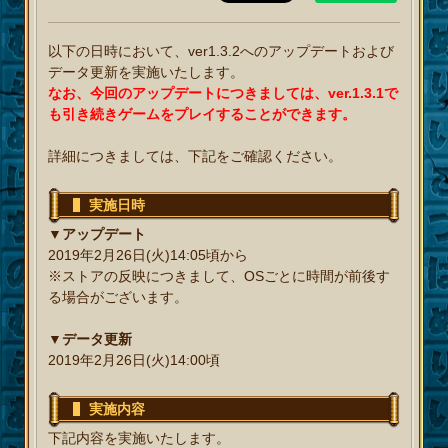
以下の日時において、ver1.3.2へのアップデートおよび
データ更新を実施いたします。
なお、今回のアップデートにつきましては、ver.1.3.1で
も引き続きゲームをプレイすることができます。
詳細につきましては、下記をご確認ください。
実施日時
▼アップデート
2019年2月26日(火)14:05頃から
※ストアの反映につきまして、OSごとに時間が前後す
る場合がございます。
▼データ更新
2019年2月26日(火)14:00頃
実施内容
下記内容を実施いたします。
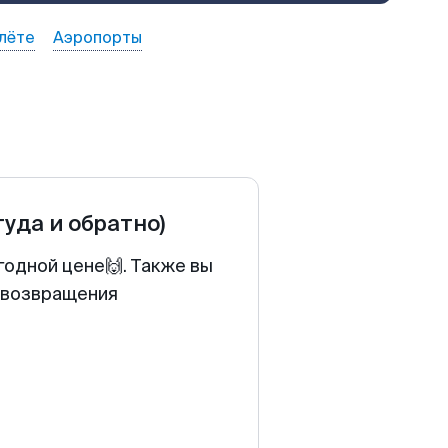
лёте
Аэропорты
туда и обратно)
годной цене🙌. Также вы
у возвращения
===
All lines above must be repeated exactly, and the pictures must be omitted.

#### Written reply:
以下の日時において、ver1.3.2へのアップデートおよび
データ更新を実施いたします。
なお、今回のアップデートにつきましては、ver.1.3.1で
も引き続きゲームをプレイすることができます。
詳細につきましては、下記をご確認ください。
実施日時
▼アップデート
2019年2月26日(火)14:05頃から
※ストアの反映につきまして、OSごとに時間が前後す
る場合がございます。
▼データ更新
2019年2月26日(火)14:00頃
実施内容
下記内容を実施いたします。
лёте
Аэропорты
туда и обратно)
годной цене🙌. Также вы
у возвращения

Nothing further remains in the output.